While I’ve been thinking about it for a while, I bring it up now because I’ve noticed an increase in the number of disinterested young people who obviously don’t want the jobs that they have, and many of them seem to have the idea that the way to get back at the society that did them wrong by “giving them that job” is to take it out on their customers by being passive-aggressive with them and intentionally performing poorly.
About that “giving them that job” quip: No, society didn’t conspire to decide that your job was the job that you had to have. You chose your job, and decided to apply for it and attend an interview for it. If “the government” or Google or whoever exercised some sort of mind control to get you to seek a job and then follow through with it by making you go to work day-to-day, society would have far worse problems than whether you’re brewing coffee at Dunkin’ Donuts.

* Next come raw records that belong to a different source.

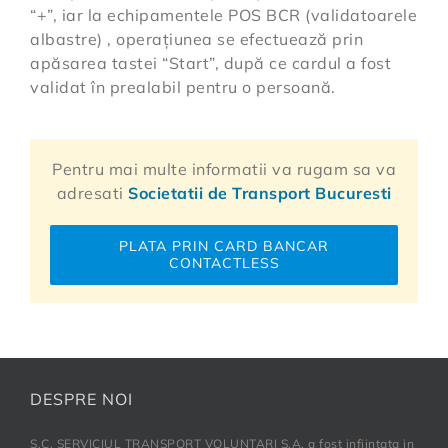
“+”, iar la echipamentele POS BCR (validatoarele
albastre) , operațiunea se efectuează prin
apăsarea tastei “Start”, după ce cardul a fost
validat în prealabil pentru o persoană.
Pentru mai multe informatii va rugam sa va
adresati
Societatii de Transport Bucuresti
PLATA PRIN CARD BANCAR
CONTACTLESS
DESPRE NOI
S.C. SERVICIUL TRANSPORT VOLUNTARI S.A. a fost infiintata in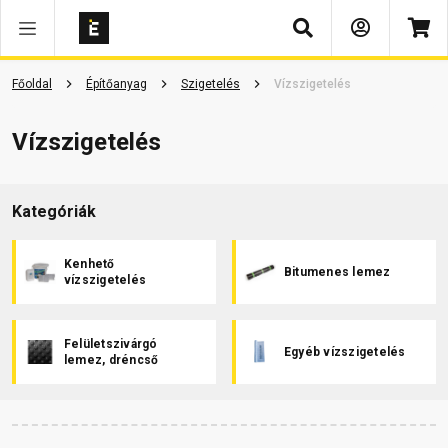
Keresés
Főoldal
Építőanyag
Szigetelés
Vízszigetelés
Vízszigetelés
Kategóriák
Kenhető
Bitumenes lemez
vízszigetelés
Felületszivárgó
Egyéb vízszigetelés
lemez, dréncső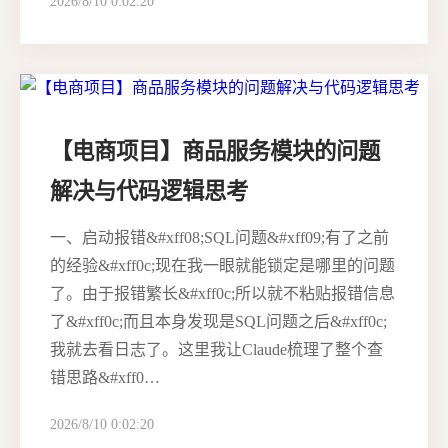
2026/8/10 0:02:20
【电商项目】商品服务模块的问题
解决与代码逻辑思考
一、启动报错&#xff08;SQL问题&#xff09;有了之前
的经验&#xff0c;现在我一眼就能锁定是哪里的问题
了。由于报错繁长&#xff0c;所以就不粘贴报错信息
了&#xff0c;而且本身发现是SQL问题之后&#xff0c;
我就去看日志了。这里我让Claude梳理了整个查
错思路&#xff0…
2026/8/10 0:02:20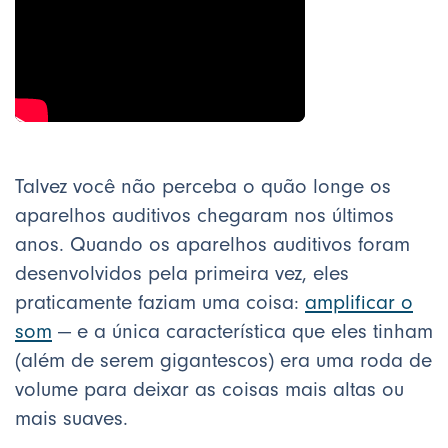
Talvez você não perceba o quão longe os
aparelhos auditivos chegaram nos últimos
anos. Quando os aparelhos auditivos foram
desenvolvidos pela primeira vez, eles
praticamente faziam uma coisa:
amplificar o
som
— e a única característica que eles tinham
(além de serem gigantescos) era uma roda de
volume para deixar as coisas mais altas ou
mais suaves.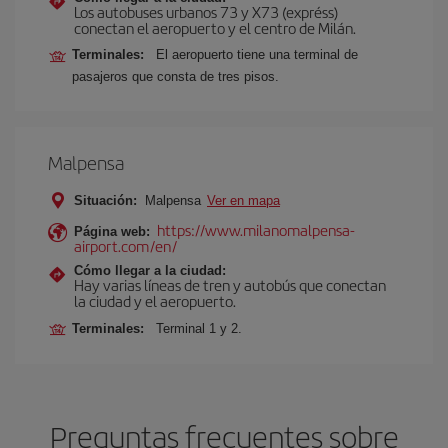
Los autobuses urbanos 73 y X73 (expréss)
conectan el aeropuerto y el centro de Milán.
Terminales:
El aeropuerto tiene una terminal de
pasajeros que consta de tres pisos.
Malpensa
Situación:
Malpensa
Ver en mapa
https://www.milanomalpensa-
Página web:
airport.com/en/
Cómo llegar a la ciudad:
Hay varias líneas de tren y autobús que conectan
la ciudad y el aeropuerto.
Terminales:
Terminal 1 y 2.
Preguntas frecuentes sobre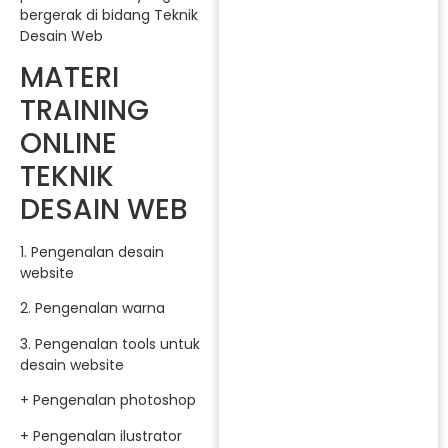
bergerak di bidang Teknik
Desain Web
MATERI
TRAINING
ONLINE
TEKNIK
DESAIN WEB
1. Pengenalan desain
website
2. Pengenalan warna
3. Pengenalan tools untuk
desain website
+ Pengenalan photoshop
+ Pengenalan ilustrator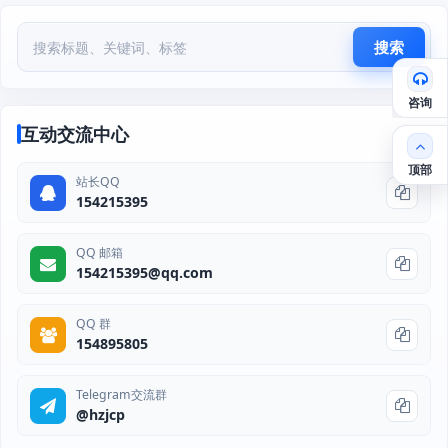
搜索
咨询
互动交流中心
顶部
站长QQ
154215395
QQ 邮箱
154215395@qq.com
QQ 群
154895805
Telegram交流群
@hzjcp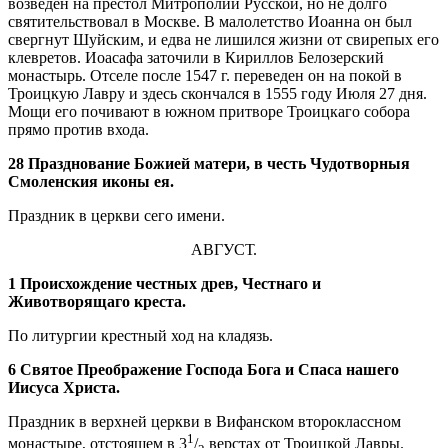
возведен на престол Митрополии Русской, но не долго
святительствовал в Москве. В малолетство Иоанна он был
свергнут Шуйским, и едва не лишился жизни от свирепых его
клевретов. Иоасафа заточили в Кириллов Белозерский
монастырь. Отселе после 1547 г. переведен он на покой в
Троицкую Лавру и здесь скончался в 1555 году Июля 27 дня.
Мощи его почивают в южном притворе Троицкаго собора
прямо против входа.
28 Празднование Божией матери, в честь Чудотворныя
Смоленския иконы ея.
Праздник в церкви сего имени.
АВГУСТ.
1 Происхождение честных древ, Честнаго и
Животворящаго креста.
По литургии крестный ход на кладязь.
6 Святое Преображение Господа Бога и Спаса нашего
Иисуса Христа.
Праздник в верхней церкви в Вифанском второклассном
1
монастыре, отстоящем в 3
/
верстах от Троицкой Лавры.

You chose your job, and if you didn’t want it, maybe you shouldn’t have applied to it to begin with. If you no longer want it, find a different one, and let someone have your old job who wants it. Life is too short to spend most of your waking hours doing something you can’t stand.
Until you can find that job that you would prefer to do, the best way to convince anyone that your potential is going to waste is to demonstrate that potential by doing excellently at the job that you already have.
About a decade back, I had a job that I hated working, which was at a register in a supermarket. After a while, I got fed up with it, and decided that a better bet for a brighter future would be to get a college education. I did some research, and did some studying. But in the time until I was to start attending classes, I still had a job to do.
So I did a great job at it. The store displayed the stats for how fast cashiers were, and I was consistently on top. My prize for doing so well? Pretty much just to say I did. Not even a pat on the back.
I worked in nearly every other department in the store, and did a great job at those, too. There were days in which I was the only person working in two departments; everyone in the department had off on the same day, including the managers. I carried two departments by myself on the same day.
My way of demonstrating that my potential was going to waste at my terrible job was to get really good at it. I left no doubt that I could do better, and eventually I did.
Now, what is a person supposed to think when someone does a poor job and continually makes mistakes at an easy job where the stakes are low? When you clearly ask for dine-in at a fast food joint and are then handed your meal in a bag, one would get the idea that the cashier isn’t very dependable. When you ask for a hot coffee and get an iced coffee instead, you might feel inclined to think “there’s a D-student”.
Among the reasons why many jobs don’t pay well is because fewer people are counting on the staff, and the repercussions for a mistake are usually much lower. If you work at a fast-food joint and make mistakes with people’s orders, you might just be in the right place. You wouldn’t be convincing very many people that you’d make a great doctor.
People aren’t really perfect at their jobs, but they can at least try to do well at the ones that they have, even if they’d rather be doing something different. That way, when you finally start doing something you’d rather do, at least you’ll be convinced that it wasn’t a mistake that you got there. Doing a great job at stuff really pays out in the long run, but intentionally doing a terrible job just to spite your employer has obvious ways of backfiring very quickly.
If you’re smarter than your job, that’s great! But at least put some effort into proving it, you know?